1 Detection and alarm devices
A basic fire detection system consists of two parts, detection and annunciation. An automatic detection device, such as a heat, smoke or flame detector, ultraviolet or infrared detectors or flame flicker, is based on detecting
the byproduct of a combustion. Smoke detectors, of both ionization and optical types, are the most commonly used
detector devices. When a typical detector of this type enters the alarm state its current consumption increases
from the pA to the mA range (say, from a mere 15pA in the dormant mode to 60 mA) in the active mode. Inmany detectors the detector output voltage is well defined under various operating conditions, such as those
given in Table 1. The more sensitive the detector, the more susceptible it is to false alarms. In order to control the
detector precisely, either of the following methods is used: a coincidence technique can be built into the detector, or a filtering technique such that a logic circuit becomes active only if x alarms are detected within a time period T. The detection technique depends greatly on the location and plant being protected; smoke detectors are used for sleeping areas, infrared or ultraviolet radiation are used when flammable liquids are being handled, heat detectors are used for fire suppression or extinguishing systems. In general, life and property protection have different approaches.

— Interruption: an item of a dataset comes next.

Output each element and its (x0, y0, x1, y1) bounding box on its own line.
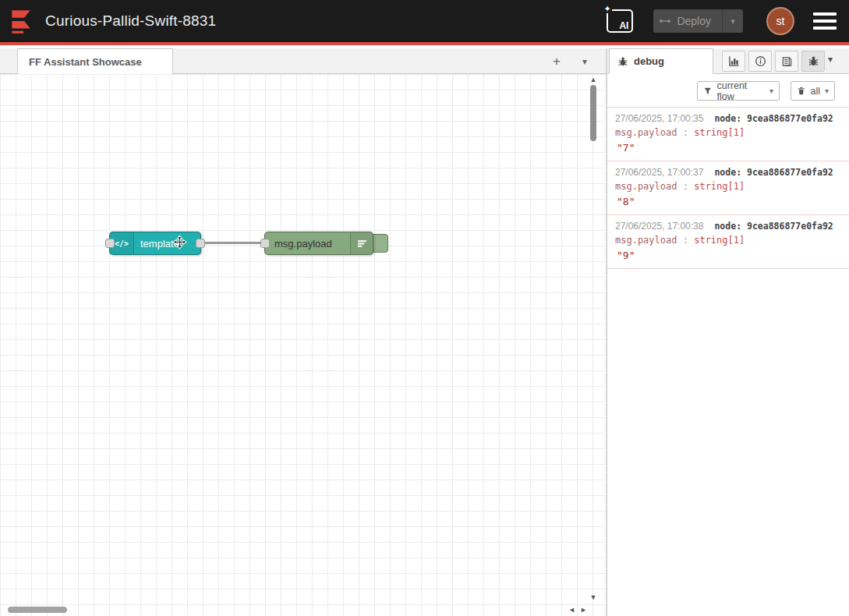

Alarm devices, apart from the usual audible or visible alarms, may incorporate solid state sound reproduction and emergency voice communication or printers that record time, date, location and other information required by the standard code of practice for fire protection for complex plants. Heaviside [4] has an excellent
review of all types of detectors and extinguisher systems.
1.1 Control philosophy and division of labour
Our control philosophy is implemented hierarchically. Three levels of system hierarchy are implemented, with two levels of decision making. There is no communication between equipment on the same level. Interaction between levels occurs by upwards transfer of information regarding the status of the subsystems and downwards transfer of commands. This is shown in Fig. 1 where at level 1 is the central station microcomputer and is the ultimate decision maker (when not in manual
mode). At level 2 are the local controllers, which reside in the local stations. At level 3 are the actual detectors and actuators. A manual mode of operation is provided at all levels.
Information regarding the status of all detectors is transmitted on a per area basis to the local controllers. Their information is condensed and transmitted upward to the central microcomputer. Transfer of status is always unidirectional and upwards. Transfer of commands is always unidirectional and downwards, with expansion at the local control level. This approach preserves the strict rules of the hierarchy for exact monitoring detection and alarm systems associated with high risk plants.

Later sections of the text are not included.